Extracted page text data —

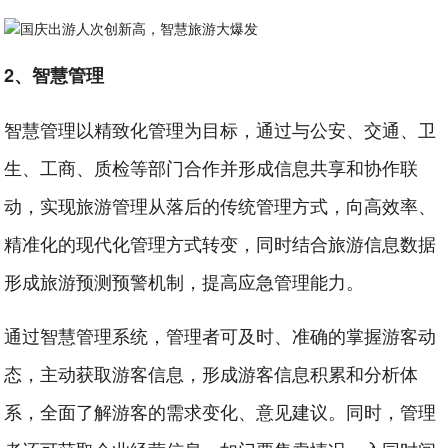
2、智慧管理
智慧管理以精致化管理为目标，通过与公安、交通、卫
生、工商、质检等部门合作并形成信息共享和协作联
动，实现旅游管理从落后的传统管理方式，向高效率、
精准化的现代化管理方式转变，同时结合旅游信息数据
形成旅游预测预警机制，提高应急管理能力。
通过智慧管理系统，管理者可及时、准确的掌握游客动
态，主动获取游客信息，形成游客信息积累和分析体
系，全面了解游客的需求变化、意见建议。同时，管理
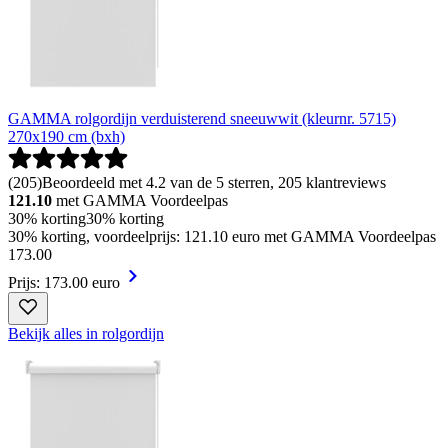
GAMMA rolgordijn verduisterend sneeuwwit (kleurnr. 5715)
270x190 cm (bxh)
(
205
)
Beoordeeld met 4.2 van de 5 sterren, 205 klantreviews
121.10
met GAMMA Voordeelpas
30% korting
30% korting
30% korting, voordeelprijs: 121.10 euro met GAMMA Voordeelpas
173
.
00
Prijs: 173.00 euro
Bekijk alles in rolgordijn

Your goal — Your job is to copy every entry exactly. Omit the pictures.

Result —
2、智慧管理
智慧管理以精致化管理为目标，通过与公安、交通、卫
生、工商、质检等部门合作并形成信息共享和协作联
动，实现旅游管理从落后的传统管理方式，向高效率、
精准化的现代化管理方式转变，同时结合旅游信息数据
形成旅游预测预警机制，提高应急管理能力。
通过智慧管理系统，管理者可及时、准确的掌握游客动
态，主动获取游客信息，形成游客信息积累和分析体
系，全面了解游客的需求变化、意见建议。同时，管理
GAMMA rolgordijn verduisterend sneeuwwit (kleurnr. 5715)
270x190 cm (bxh)
(
205
)
Beoordeeld met 4.2 van de 5 sterren, 205 klantreviews
121.10
met GAMMA Voordeelpas
30% korting
30% korting
30% korting, voordeelprijs: 121.10 euro met GAMMA Voordeelpas
173
.
00
Prijs: 173.00 euro
Bekijk alles in rolgordijn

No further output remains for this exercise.